By the end of fiscal 2026 (March 31, 2027), we aim to sell more than 1 million units compared to fiscal 2023, and aim for an operating profit margin of 6% or more by the end of fiscal 2026 (March 31, 2027).
Of the 30 new models to be released by 2026, 16, or more than half, are scheduled to be electric.
The EV pioneer behind the Nissan Leaf aims to make EVs more affordable and profitable.
Nissan reduces the cost of its next-generation EV by 30% (compared to the current model Ariya crossover) by leveraging family EV development, powertrain integration, next-generation modular manufacturing, group sourcing and battery innovation and aims to achieve cost savings. -Achieve parity between EV and internal combustion engine (ICE) models by 2030.
“In the area of family development alone, the cost of a follow-on vehicle developed based on the family's flagship vehicle will be reduced by 50%, trim part variations will be reduced by 70%, and development lead time will be reduced by four months.” ” says Nissan.
“By adopting modular production, the vehicle production line will be shortened and the production time per vehicle will be reduced by 20%.”
The Nissan Intelligent Factory concept is scheduled to be introduced at more factories both domestically and internationally, including Japan's Oppama Plant and Nissan Motor Kyushu Plant, Sunderland Plant in the United Kingdom, and Canton and Smyrna Plants in the United States from 2026 to 2030. Start.

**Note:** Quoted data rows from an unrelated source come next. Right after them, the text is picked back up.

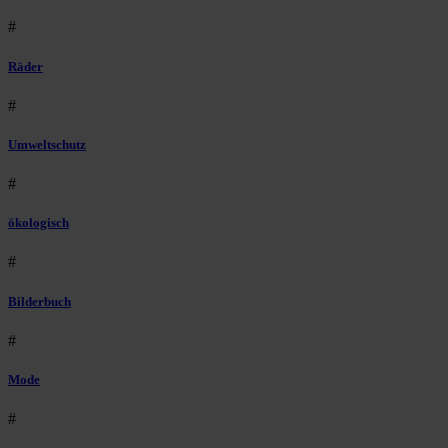
#
Räder
#
Umweltschutz
#
ökologisch
#
Bilderbuch
#
Mode
#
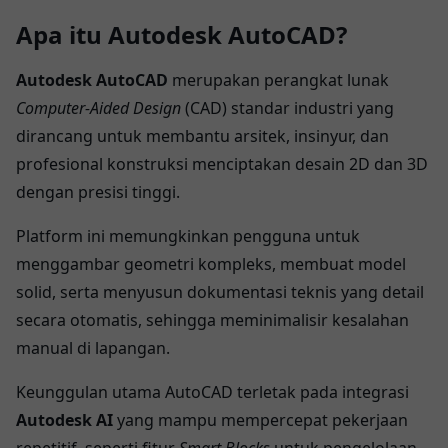
Apa itu Autodesk AutoCAD?
Autodesk AutoCAD
merupakan perangkat lunak
Computer-Aided Design
(CAD) standar industri yang
dirancang untuk membantu arsitek, insinyur, dan
profesional konstruksi menciptakan desain 2D dan 3D
dengan presisi tinggi.
Platform ini memungkinkan pengguna untuk
menggambar geometri kompleks, membuat model
solid, serta menyusun dokumentasi teknis yang detail
secara otomatis, sehingga meminimalisir kesalahan
manual di lapangan.
Keunggulan utama AutoCAD terletak pada integrasi
Autodesk AI
yang mampu mempercepat pekerjaan
repetitif, seperti fitur
Smart Blocks
untuk pengelolaan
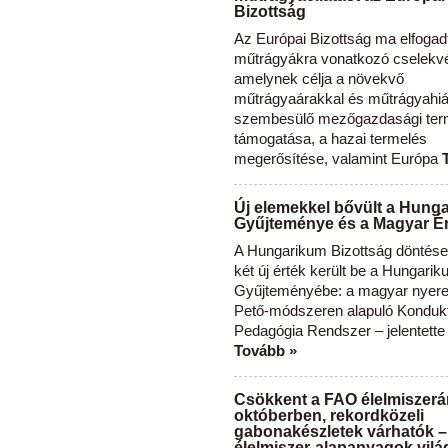
Bizottság
Az Európai Bizottság ma elfogad
műtrágyákra vonatkozó cselekvés
amelynek célja a növekvő
műtrágyaárakkal és műtrágyahi
szembesülő mezőgazdasági ter
támogatása, a hazai termelés
megerősítése, valamint Európa
Új elemekkel bővült a Hung
Gyűjteménye és a Magyar Ér
A Hungarikum Bizottság döntése 
két új érték került be a Hungari
Gyűjteményébe: a magyar nyere
Pető-módszeren alapuló Konduk
Pedagógia Rendszer – jelentette
Tovább »
Csökkent a FAO élelmiszerá
októberben, rekordközeli
gabonakészletek várhatók –
élelmiszer-alapanyagok vilá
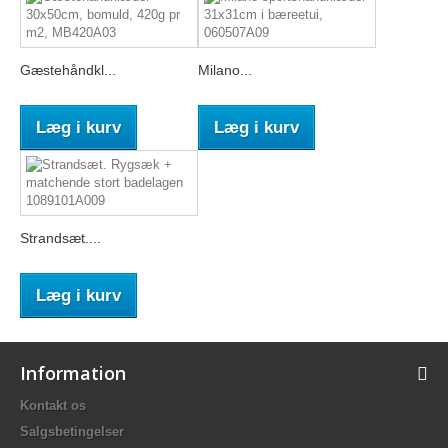
Gæstehåndkl...
Milano...
Læg i kurv
Læg i kurv
Strandsæt....
Læg i kurv
Information
Kontakt os
Salgsbetingelser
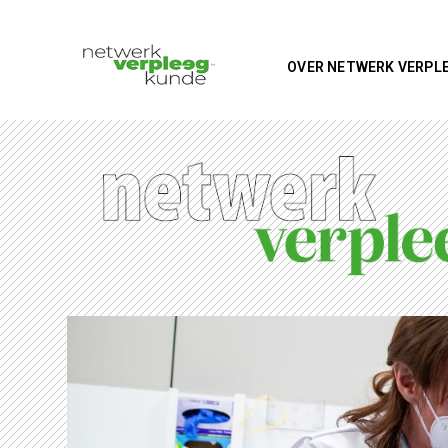
OVER NETWERK VERPL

Say.
“Meanwhile, the EV36Zero production approach will be expanded from FY2025 to FY2028 from Sunderland in the UK to plants in Canton, Dechard and Smyrna in the US, Tochigi and Kyushu in Japan, and more.”
The Arc plan expands strategic partnerships into technology, product portfolios and software services.

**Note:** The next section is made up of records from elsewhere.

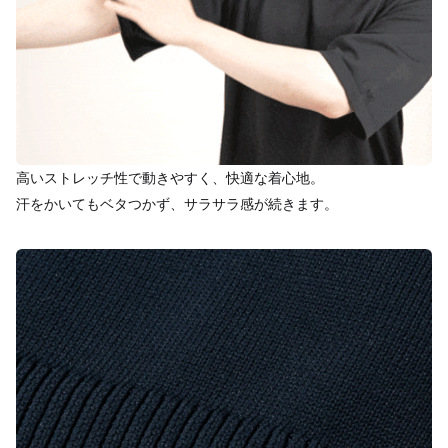
高いストレッチ性で動きやすく、快適な着心地。
汗をかいてもベタつかず、サラサラ感が続きます。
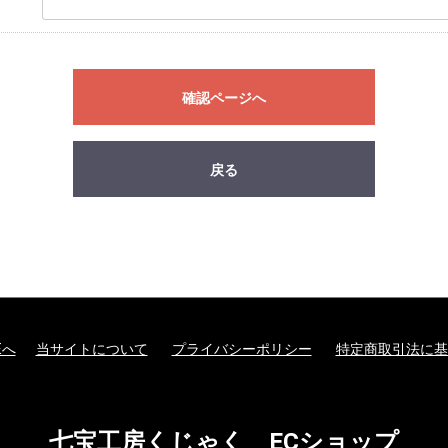
確認ページへ
戻る
Eへ
当サイトについて
プライバシーポリシー
特定商取引法に基
七宝工房くじゃく ECショップ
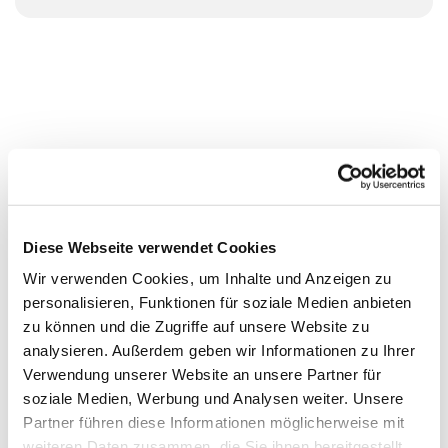
Diese Webseite verwendet Cookies
Wir verwenden Cookies, um Inhalte und Anzeigen zu
personalisieren, Funktionen für soziale Medien anbieten
zu können und die Zugriffe auf unsere Website zu
analysieren. Außerdem geben wir Informationen zu Ihrer
Verwendung unserer Website an unsere Partner für
soziale Medien, Werbung und Analysen weiter. Unsere
Partner führen diese Informationen möglicherweise mit
weiteren Daten zusammen, die Sie ihnen bereitgestellt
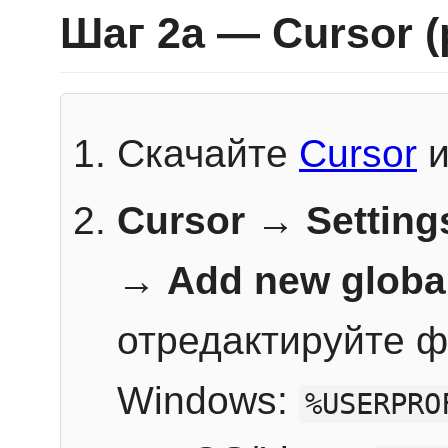
Шаг 2a — Cursor 
Скачайте
Cursor
и
Cursor → Setting
→
Add new globa
отредактируйте ф
Windows:
%USERPRO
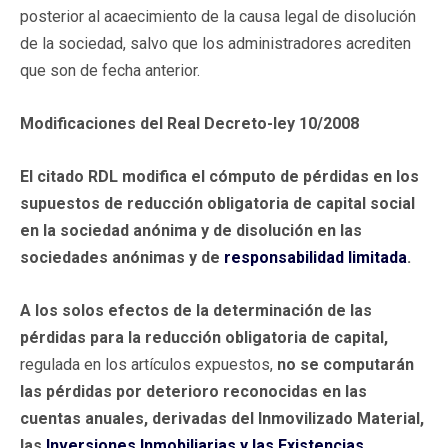
posterior al acaecimiento de la causa legal de disolución
de la sociedad, salvo que los administradores acrediten
que son de fecha anterior.
Modificaciones del Real Decreto-ley 10/2008
El citado RDL modifica el cómputo de pérdidas en los
supuestos de reducción obligatoria de capital social
en la sociedad anónima y de disolución en las
sociedades anónimas y de
responsabilidad limitada
.
A los solos efectos de la determinación de las
pérdidas para la reducción obligatoria de capital,
regulada en los artículos expuestos,
no se computarán
las pérdidas por deterioro reconocidas en las
cuentas anuales, derivadas del Inmovilizado Material,
las
Inversiones Inmobiliarias y las Existencias
.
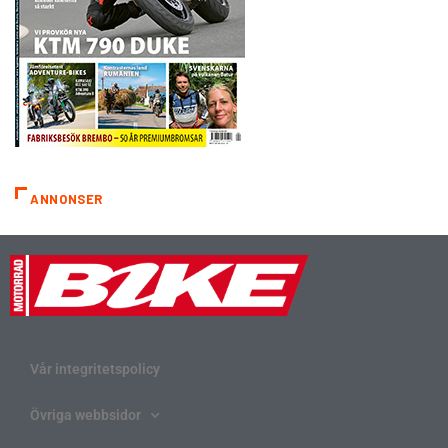
ANNONSER
Vår integritetspolicy
Övriga webbsidor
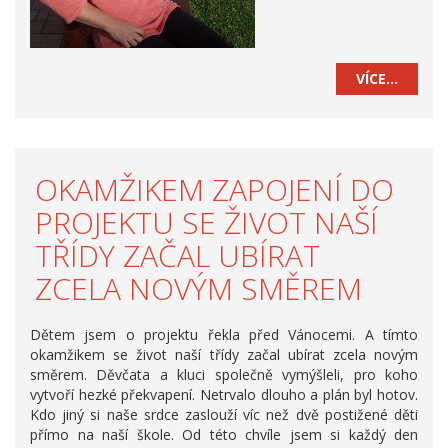
VÍCE…
OKAMŽIKEM ZAPOJENÍ DO
PROJEKTU SE ŽIVOT NAŠÍ
TŘÍDY ZAČAL UBÍRAT
ZCELA NOVÝM SMĚREM
Dětem jsem o projektu řekla před Vánocemi. A tímto
okamžikem se život naší třídy začal ubírat zcela novým
směrem. Děvčata a kluci společně vymýšleli, pro koho
vytvoří hezké překvapení. Netrvalo dlouho a plán byl hotov.
Kdo jiný si naše srdce zaslouží víc než dvě postižené děti
přímo na naší škole. Od této chvíle jsem si každý den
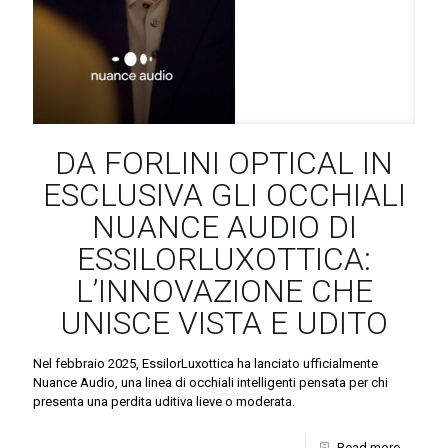
DA FORLINI OPTICAL IN
ESCLUSIVA GLI OCCHIALI
NUANCE AUDIO DI
ESSILORLUXOTTICA:
L’INNOVAZIONE CHE
UNISCE VISTA E UDITO
Nel febbraio 2025, EssilorLuxottica ha lanciato ufficialmente
Nuance Audio, una linea di occhiali intelligenti pensata per chi
presenta una perdita uditiva lieve o moderata.
Read more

The new plan is divided into medium-term goals from FY2024 to FY2026 and medium- to long-term initiatives to be implemented by 2030.
“The Ark program shows us the path to the future,” said Makoto Uchida, Nissan's president and chief executive officer.

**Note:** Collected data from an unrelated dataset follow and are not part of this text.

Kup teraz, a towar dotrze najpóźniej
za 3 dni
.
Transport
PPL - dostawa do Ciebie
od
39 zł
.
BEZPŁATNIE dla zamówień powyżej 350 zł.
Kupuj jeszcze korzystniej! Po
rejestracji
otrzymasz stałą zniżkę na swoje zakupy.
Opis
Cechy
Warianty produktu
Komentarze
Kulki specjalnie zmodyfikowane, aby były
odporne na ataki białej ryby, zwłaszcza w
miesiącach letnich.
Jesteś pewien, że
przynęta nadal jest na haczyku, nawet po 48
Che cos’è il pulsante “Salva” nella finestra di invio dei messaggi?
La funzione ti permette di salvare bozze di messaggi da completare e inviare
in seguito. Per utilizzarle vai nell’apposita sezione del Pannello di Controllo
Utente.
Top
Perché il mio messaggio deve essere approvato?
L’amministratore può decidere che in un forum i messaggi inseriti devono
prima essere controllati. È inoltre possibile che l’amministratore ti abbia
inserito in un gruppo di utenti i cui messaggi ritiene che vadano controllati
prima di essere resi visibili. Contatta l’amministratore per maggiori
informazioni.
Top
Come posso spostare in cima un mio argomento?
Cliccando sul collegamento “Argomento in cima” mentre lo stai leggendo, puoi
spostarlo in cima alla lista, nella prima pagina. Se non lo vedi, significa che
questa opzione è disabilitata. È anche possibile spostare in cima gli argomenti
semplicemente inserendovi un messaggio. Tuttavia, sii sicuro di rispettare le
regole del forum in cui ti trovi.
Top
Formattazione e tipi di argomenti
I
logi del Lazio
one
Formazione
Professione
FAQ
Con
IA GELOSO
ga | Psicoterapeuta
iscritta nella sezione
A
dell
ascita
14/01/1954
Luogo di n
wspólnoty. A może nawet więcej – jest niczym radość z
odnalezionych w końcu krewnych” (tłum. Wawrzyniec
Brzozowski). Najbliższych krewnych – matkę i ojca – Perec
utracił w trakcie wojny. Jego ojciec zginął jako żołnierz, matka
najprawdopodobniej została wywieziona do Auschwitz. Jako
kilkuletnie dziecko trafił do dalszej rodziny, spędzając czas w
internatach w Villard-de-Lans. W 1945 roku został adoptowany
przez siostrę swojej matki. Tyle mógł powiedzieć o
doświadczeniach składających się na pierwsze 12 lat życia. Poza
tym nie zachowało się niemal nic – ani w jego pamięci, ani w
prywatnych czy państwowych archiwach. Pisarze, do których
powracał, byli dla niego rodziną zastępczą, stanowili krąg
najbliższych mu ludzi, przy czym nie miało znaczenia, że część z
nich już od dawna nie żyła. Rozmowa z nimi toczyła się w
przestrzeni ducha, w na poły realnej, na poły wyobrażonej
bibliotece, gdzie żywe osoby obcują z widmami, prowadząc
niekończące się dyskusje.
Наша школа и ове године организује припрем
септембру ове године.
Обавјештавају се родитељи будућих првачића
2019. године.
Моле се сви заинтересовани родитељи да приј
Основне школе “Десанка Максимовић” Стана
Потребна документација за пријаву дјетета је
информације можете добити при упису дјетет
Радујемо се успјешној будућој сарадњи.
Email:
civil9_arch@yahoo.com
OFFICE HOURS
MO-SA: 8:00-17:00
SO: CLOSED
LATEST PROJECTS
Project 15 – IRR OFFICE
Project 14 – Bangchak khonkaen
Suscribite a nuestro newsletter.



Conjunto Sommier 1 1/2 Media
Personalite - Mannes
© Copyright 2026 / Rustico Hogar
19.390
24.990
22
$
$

“In the face of extreme market volatility, Nissan is taking decisive action with a new plan to ensure sustainable growth and profitability.”
This includes a tailored regional strategy and readiness to accelerate the transition to EVs, supported by a balanced electric/ICE product portfolio, increased sales in key markets, and financial discipline.
In Japan, Nissan plans to renew 80% of its passenger car lineup, launch five new models, and reach electrification level for 70% of its passenger car lineup.
In Oceania (including New Zealand and Australia), Nissan plans to launch a 1-ton pickup (ute) and C crossover EV, and in Europe, it plans to launch six new models, with the EV sales ratio of passenger cars rising to 40. Aim to achieve %.
This plan includes proposals to accelerate the evolution of vehicle intelligence technology, including ProPILOT, a next-generation driver assistance system that will enable door-to-door autonomous driving technology from on-highway to off-highway, on private property, and in parking lots.
Nissan has announced that it will offer enhanced NCM lithium-ion batteries, LFP batteries, and all-solid-state batteries to offer a variety of EVs that meet various customer needs, and new EVs equipped with these batteries will be launched in 2028. It is said that the quick charging time will be shortened by 50% and the charging amount will be increased. Energy density is increased by 50% compared to Arya.
The company says it will continue to leverage its alliances with Renault and Mitsubishi Motors in Europe, Latin America, ASEAN and India.